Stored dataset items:
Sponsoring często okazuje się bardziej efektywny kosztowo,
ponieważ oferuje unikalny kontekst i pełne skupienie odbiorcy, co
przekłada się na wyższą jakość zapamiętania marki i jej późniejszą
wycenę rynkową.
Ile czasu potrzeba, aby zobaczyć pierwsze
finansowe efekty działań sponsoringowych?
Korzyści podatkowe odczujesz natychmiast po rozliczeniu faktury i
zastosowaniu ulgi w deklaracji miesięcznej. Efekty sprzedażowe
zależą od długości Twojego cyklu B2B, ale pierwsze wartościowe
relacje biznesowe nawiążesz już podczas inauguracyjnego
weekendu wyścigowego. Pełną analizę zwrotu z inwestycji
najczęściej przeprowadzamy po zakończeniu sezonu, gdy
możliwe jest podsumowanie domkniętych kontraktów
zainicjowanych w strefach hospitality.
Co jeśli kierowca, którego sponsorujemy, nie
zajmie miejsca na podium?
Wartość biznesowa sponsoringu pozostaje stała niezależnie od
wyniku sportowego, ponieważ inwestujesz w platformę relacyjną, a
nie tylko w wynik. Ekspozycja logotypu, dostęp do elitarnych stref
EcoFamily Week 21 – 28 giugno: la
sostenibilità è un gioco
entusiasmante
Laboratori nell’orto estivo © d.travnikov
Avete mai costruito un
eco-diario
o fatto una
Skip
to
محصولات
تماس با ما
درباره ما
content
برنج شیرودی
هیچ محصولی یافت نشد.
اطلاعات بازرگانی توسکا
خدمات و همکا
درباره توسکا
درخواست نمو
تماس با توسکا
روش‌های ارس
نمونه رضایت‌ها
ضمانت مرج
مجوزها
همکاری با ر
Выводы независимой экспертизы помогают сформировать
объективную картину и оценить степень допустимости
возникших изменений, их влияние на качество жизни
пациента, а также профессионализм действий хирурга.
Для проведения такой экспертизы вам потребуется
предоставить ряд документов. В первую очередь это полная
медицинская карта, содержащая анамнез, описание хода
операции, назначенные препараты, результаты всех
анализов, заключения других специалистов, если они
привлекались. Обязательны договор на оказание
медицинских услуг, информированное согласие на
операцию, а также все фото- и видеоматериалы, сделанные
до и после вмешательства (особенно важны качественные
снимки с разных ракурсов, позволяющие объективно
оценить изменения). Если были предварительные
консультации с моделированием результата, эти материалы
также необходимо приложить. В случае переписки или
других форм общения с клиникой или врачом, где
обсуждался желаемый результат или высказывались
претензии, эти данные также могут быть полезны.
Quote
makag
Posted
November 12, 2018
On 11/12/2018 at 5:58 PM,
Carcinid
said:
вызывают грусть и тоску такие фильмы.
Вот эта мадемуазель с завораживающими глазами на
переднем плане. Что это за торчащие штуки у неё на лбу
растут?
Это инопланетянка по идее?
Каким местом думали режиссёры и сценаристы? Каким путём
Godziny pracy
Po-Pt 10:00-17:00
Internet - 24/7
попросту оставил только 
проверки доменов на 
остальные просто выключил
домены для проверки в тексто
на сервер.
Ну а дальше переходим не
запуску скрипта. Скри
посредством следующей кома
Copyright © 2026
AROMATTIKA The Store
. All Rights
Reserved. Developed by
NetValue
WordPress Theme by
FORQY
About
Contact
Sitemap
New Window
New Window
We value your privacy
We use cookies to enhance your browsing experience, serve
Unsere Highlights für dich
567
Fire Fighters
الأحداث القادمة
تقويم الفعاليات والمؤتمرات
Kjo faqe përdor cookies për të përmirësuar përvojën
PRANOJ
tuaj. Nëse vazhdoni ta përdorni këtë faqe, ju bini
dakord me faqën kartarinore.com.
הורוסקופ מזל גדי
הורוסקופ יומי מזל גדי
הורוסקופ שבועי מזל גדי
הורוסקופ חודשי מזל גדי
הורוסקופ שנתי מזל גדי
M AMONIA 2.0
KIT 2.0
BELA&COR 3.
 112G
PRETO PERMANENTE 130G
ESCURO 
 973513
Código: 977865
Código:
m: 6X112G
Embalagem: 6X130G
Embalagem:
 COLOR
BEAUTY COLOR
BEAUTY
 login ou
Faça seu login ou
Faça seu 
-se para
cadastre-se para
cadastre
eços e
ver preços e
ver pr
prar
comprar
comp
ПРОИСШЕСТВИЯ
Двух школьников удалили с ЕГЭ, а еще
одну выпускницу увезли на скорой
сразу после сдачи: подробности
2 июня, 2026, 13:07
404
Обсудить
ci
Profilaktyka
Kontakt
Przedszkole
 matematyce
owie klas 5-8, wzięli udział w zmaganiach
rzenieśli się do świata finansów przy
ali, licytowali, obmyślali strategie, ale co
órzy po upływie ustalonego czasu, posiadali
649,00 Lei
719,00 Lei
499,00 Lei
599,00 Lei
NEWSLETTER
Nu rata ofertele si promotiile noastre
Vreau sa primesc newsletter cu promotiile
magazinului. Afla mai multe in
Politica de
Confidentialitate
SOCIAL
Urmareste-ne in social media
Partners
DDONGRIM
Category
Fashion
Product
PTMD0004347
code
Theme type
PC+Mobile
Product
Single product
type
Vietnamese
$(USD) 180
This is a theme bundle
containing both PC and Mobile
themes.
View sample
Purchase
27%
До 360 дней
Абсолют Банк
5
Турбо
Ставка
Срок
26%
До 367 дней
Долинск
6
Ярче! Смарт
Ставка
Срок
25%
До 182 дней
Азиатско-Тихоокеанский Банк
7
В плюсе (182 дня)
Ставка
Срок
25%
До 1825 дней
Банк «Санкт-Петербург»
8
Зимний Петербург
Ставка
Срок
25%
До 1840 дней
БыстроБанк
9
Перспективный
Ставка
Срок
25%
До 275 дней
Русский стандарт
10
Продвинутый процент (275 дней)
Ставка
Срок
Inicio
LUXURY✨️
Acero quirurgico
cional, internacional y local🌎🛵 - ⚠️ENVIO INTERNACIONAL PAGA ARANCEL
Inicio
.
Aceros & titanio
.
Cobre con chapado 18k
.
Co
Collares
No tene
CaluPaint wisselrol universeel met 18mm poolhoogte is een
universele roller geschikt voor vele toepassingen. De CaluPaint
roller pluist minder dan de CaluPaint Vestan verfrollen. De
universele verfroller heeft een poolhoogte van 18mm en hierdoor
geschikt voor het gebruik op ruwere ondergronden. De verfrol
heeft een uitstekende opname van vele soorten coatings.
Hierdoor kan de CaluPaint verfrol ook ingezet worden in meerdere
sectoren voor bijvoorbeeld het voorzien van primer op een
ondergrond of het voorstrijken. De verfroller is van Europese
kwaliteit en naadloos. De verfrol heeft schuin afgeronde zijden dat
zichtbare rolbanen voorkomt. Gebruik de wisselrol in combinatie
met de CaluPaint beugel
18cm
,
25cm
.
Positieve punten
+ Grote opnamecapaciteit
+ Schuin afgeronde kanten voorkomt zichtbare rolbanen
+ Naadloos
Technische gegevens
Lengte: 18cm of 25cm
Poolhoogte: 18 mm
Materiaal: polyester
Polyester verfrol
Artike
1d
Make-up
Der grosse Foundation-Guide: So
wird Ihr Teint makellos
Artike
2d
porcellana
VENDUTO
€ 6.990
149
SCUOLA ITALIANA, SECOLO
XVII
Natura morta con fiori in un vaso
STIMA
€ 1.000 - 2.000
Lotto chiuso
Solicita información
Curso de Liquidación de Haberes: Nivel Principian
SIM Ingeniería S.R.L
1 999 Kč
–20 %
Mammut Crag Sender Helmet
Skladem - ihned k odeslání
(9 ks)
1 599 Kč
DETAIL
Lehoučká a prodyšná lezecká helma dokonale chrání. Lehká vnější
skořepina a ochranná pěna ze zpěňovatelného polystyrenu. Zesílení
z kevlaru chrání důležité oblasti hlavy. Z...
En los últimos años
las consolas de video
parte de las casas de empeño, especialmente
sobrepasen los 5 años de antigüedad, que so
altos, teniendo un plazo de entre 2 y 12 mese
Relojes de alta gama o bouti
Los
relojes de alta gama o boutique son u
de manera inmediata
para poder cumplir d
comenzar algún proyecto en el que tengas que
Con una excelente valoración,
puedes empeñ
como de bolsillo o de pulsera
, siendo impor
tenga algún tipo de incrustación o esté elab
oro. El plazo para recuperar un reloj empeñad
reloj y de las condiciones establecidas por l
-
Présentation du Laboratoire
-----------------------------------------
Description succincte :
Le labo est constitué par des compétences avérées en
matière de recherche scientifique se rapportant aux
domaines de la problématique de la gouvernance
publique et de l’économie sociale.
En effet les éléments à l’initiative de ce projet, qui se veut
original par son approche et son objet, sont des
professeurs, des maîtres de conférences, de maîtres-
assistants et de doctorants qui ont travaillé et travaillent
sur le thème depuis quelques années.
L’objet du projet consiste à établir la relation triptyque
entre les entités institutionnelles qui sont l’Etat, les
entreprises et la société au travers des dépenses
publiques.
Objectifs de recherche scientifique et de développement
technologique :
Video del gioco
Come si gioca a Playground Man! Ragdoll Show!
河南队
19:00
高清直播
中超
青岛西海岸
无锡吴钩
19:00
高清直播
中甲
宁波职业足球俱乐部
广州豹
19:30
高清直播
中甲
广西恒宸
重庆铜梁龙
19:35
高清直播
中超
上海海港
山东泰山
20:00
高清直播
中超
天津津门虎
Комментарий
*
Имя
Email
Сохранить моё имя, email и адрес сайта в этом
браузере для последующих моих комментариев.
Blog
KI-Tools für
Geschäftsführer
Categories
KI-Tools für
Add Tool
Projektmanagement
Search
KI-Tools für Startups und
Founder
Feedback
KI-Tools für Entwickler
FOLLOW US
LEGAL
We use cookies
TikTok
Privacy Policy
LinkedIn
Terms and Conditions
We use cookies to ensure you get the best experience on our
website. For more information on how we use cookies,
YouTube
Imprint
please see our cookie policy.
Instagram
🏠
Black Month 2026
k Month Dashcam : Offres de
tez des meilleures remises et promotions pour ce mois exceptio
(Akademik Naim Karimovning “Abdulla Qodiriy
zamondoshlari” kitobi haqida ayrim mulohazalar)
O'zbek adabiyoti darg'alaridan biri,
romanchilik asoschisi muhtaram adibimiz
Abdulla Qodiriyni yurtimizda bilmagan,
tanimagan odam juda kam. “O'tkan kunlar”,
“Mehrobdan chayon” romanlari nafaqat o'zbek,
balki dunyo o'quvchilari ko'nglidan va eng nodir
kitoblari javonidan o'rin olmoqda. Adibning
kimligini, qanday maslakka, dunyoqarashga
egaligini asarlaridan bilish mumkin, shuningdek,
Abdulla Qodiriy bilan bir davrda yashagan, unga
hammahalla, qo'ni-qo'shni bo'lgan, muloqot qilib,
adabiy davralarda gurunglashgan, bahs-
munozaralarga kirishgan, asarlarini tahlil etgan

* Requirement *
In the entries above, the lines from the one bearing "Curso de Liquidación" up to and including the one bearing "altos, teniendo un plazo de entre 2 y 12 mese" should be transcribed exactly; no other line is wanted.

* Answer to this task *
Curso de Liquidación de Haberes: Nivel Principian
SIM Ingeniería S.R.L
1 999 Kč
–20 %
Mammut Crag Sender Helmet
Skladem - ihned k odeslání
(9 ks)
1 599 Kč
DETAIL
Lehoučká a prodyšná lezecká helma dokonale chrání. Lehká vnější
skořepina a ochranná pěna ze zpěňovatelného polystyrenu. Zesílení
z kevlaru chrání důležité oblasti hlavy. Z...
En los últimos años
las consolas de video
parte de las casas de empeño, especialmente
sobrepasen los 5 años de antigüedad, que so
altos, teniendo un plazo de entre 2 y 12 mese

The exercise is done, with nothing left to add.